Interestingly, the journalist is a Grand Rapids mom.

Are school kids in your community using this term?

What Is a ‘Back-To-School Necklace’? All About This Disturbing Trend That Parents Need To Know About

Although it sounds like a fun accessory, this phrase has a truly dark explanation.
JUL 27, 2023

The end of summer break is approaching. That means it will soon be normal to hear about all things back-to-school. Shopping is one activity that is common to hear about at this time; after all, going to the store for new school clothes and accessories is exciting for both kids and parents. 

But if you hear students discussing back-to-school necklaces, it's important to note that they're not talking about a new, cute piece of jewelry. Instead, it's a troubling phrase (that doesn't seem alarming on the surface) you might hear in conversation or see on social media. So what exactly is a back-to-school necklace? We explain.

What is a "back-to-school necklace"?

On Urban Dictionary, a back-to-school necklace is described as "another name for a noose. This is due to the utter despair you feel when school starts back up again." 

Some examples of its use include: "I'm about to buy my back-to-school necklace," "I can't wait to get a back-to-school necklace," "Thinking about that back-to-school necklace," "That back-to-school necklace is calling me," "I can't wait to wear my back-to-school necklace," etc.

So, although a back-to-school necklace sounds innocent enough to those unaware of its real meaning, it is actually a cry for help as it's a code for death by hanging. 

But once parents are educated on this term, they are in a better position to help.

If you're not sure how to talk about this, Samantha Westhouse, LLMSW, a psychotherapist and maternal-infant health social worker, recommends having your child lead the conversation. "Start off by saying, 'I heard about this thing called back-to-school necklaces—do you know anything about that?'" she advises. "I think an open conversation is always beneficial. It's always important to refrain from judgment so your child feels comfortable sharing how they are feeling."

Just making the effort to check in can go a long way. "Parents should feel empowered to talk to their children about mental health in general," explains Emily Cavaleri, LLMSW, a school social worker and child and family therapist. And in relation to back-to-school conversations, she adds, "Share personal stories about how you felt starting school each year, especially if you had feelings of dread when you were a child. Let them know you will help them work through any feelings or get them professional help if needed."

Why is there so much dread as students approach the beginning of the school year?

Some apprehension is understandable as students anticipate adjusting to a new normal after the summer months. "Returning to school can feel overwhelming for a variety of reasons," Cavaleri shares. "Some students struggle with thoughts of a new school, a new teacher, a new schedule, etc. Students are going from sleeping in and a relaxed schedule, to early mornings and busy days."

And oftentimes, these struggles feel insurmountable for students. After all, the CDC has revealed, "More than 1 in 3 high school students had experienced persistent feelings of sadness or hopelessness in 2019, a 40 percent increase since 2009."

"I think it could be a combination of what socialization has looked like the last [three] years on top of the age," Westhouse expands. "If we think about it now, 13-year-olds were 10 when we were all in lockdown. [They were] doing school virtually and missing out on regular clubs, sports and socialization.

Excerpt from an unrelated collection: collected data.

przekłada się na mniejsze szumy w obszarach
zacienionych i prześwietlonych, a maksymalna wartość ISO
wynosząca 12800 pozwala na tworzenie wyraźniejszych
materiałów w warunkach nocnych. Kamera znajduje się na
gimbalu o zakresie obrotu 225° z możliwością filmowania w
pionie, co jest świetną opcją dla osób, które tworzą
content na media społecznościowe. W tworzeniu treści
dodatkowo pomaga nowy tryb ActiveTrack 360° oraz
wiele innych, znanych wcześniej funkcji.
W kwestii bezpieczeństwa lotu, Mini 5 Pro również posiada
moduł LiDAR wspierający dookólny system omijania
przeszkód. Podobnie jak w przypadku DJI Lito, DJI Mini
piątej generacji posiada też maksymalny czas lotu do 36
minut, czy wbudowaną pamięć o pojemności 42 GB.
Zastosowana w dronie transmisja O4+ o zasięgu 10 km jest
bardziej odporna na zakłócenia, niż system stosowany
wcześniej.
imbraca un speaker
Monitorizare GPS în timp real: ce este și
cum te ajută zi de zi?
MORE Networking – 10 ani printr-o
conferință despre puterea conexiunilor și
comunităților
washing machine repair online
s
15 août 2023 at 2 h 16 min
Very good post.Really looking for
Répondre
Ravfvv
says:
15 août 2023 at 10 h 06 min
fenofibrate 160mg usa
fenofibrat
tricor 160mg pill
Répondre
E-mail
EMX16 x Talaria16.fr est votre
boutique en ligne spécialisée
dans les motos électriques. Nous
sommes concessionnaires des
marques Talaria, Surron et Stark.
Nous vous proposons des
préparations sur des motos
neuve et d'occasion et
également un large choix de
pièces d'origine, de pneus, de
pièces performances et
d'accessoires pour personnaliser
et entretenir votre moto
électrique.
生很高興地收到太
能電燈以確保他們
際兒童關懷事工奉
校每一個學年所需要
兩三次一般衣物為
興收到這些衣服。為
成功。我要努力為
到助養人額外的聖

Add in mass school shootings and what we have experienced in our world over the last few years. It all makes an impact."

What are some warning signs parents should be on the lookout for?

"If someone is using this phrase, there is a high chance that they are struggling with their mental health," Cavaleri says. "Whether your child is seriously contemplating suicide or they use this phrase as a cry for help, signs you may see [include] spending time alone, acting withdrawn, irritability, crying easily and often, sleeping more than usual, difficulty sleeping, loss of interest in things they used to enjoy, giving away belongings, and overall, a change in behavior." 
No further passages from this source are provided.